*** Records supplied Section Begins ***

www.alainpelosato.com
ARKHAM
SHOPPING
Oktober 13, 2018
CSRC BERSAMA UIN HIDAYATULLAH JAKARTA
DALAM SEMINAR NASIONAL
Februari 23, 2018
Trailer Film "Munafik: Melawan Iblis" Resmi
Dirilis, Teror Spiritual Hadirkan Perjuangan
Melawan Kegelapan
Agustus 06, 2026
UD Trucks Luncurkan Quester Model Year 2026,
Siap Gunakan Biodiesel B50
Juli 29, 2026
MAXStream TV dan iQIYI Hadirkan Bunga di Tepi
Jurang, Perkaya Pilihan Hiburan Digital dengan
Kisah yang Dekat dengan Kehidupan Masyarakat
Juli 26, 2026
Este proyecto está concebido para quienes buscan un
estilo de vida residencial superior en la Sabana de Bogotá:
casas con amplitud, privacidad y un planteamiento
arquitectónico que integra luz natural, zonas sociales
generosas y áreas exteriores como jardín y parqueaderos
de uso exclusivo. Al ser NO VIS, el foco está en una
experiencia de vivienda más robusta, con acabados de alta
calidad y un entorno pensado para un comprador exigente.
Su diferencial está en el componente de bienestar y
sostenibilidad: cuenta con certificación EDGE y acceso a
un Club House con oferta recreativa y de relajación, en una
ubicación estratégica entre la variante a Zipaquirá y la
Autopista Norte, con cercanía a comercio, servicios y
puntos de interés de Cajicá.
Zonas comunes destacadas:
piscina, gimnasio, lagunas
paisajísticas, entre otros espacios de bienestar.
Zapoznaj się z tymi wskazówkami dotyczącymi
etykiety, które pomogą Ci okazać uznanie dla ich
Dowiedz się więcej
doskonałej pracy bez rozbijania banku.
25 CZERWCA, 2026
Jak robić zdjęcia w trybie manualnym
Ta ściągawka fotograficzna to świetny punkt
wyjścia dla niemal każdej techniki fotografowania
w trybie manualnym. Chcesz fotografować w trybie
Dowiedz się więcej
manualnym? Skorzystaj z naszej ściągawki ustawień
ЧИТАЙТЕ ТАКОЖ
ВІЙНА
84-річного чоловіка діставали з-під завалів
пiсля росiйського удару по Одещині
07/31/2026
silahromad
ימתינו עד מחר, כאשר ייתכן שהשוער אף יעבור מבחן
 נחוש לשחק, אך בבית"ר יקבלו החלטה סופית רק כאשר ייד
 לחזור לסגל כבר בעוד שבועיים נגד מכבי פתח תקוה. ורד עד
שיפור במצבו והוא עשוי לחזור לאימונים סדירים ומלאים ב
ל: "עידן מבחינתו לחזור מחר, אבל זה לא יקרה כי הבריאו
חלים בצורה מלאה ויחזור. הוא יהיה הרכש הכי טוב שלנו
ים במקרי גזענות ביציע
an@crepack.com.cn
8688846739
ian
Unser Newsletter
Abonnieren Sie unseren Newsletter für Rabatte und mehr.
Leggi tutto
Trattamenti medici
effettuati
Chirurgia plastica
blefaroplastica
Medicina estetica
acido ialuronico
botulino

*** Records supplied Section Ends ***

* _Work to be completed_:
Given the data above, which lines hold the string "Hadirkan"? Return them.

* _Exercise result_:
Dirilis, Teror Spiritual Hadirkan Perjuangan
MAXStream TV dan iQIYI Hadirkan Bunga di Tepi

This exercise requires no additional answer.